Dataset entries:
- - -

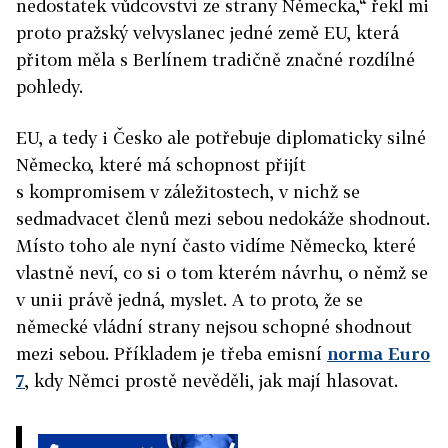
nedostatek vůdcovství ze strany Německa,“ řekl mi
proto pražský velvyslanec jedné země EU, která
přitom měla s Berlínem tradičně značné rozdílné
pohledy.
EU, a tedy i Česko ale potřebuje diplomaticky silné
Německo, které má schopnost přijít
s kompromisem v záležitostech, v nichž se
sedmadvacet členů mezi sebou nedokáže shodnout.
Místo toho ale nyní často vidíme Německo, které
vlastně neví, co si o tom kterém návrhu, o němž se
v unii právě jedná, myslet. A to proto, že se
německé vládní strany nejsou schopné shodnout
mezi sebou. Příkladem je třeba emisní
norma Euro
7
, kdy Němci prostě nevěděli, jak mají hlasovat.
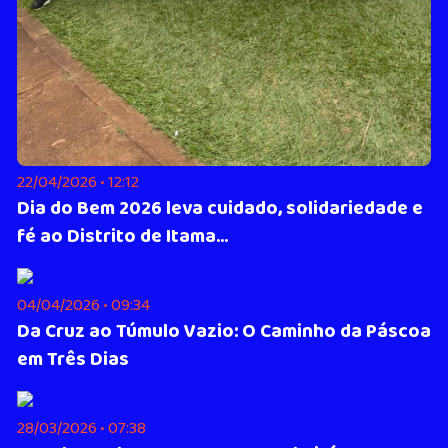
22/04/2026 • 12:12
Dia do Bem 2026 leva cuidado, solidariedade e
fé ao Distrito de Itama...
04/04/2026 • 09:34
Da Cruz ao Túmulo Vazio: O Caminho da Páscoa
em Três Dias
28/03/2026 • 07:38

- - -

## What you will do:
A verbatim copy of the data, free of pictures, is the expected answer.

## Expected answer:
nedostatek vůdcovství ze strany Německa,“ řekl mi
proto pražský velvyslanec jedné země EU, která
přitom měla s Berlínem tradičně značné rozdílné
pohledy.
EU, a tedy i Česko ale potřebuje diplomaticky silné
Německo, které má schopnost přijít
s kompromisem v záležitostech, v nichž se
sedmadvacet členů mezi sebou nedokáže shodnout.
Místo toho ale nyní často vidíme Německo, které
vlastně neví, co si o tom kterém návrhu, o němž se
v unii právě jedná, myslet. A to proto, že se
německé vládní strany nejsou schopné shodnout
mezi sebou. Příkladem je třeba emisní
norma Euro
7
, kdy Němci prostě nevěděli, jak mají hlasovat.
22/04/2026 • 12:12
Dia do Bem 2026 leva cuidado, solidariedade e
fé ao Distrito de Itama...
04/04/2026 • 09:34
Da Cruz ao Túmulo Vazio: O Caminho da Páscoa
em Três Dias
28/03/2026 • 07:38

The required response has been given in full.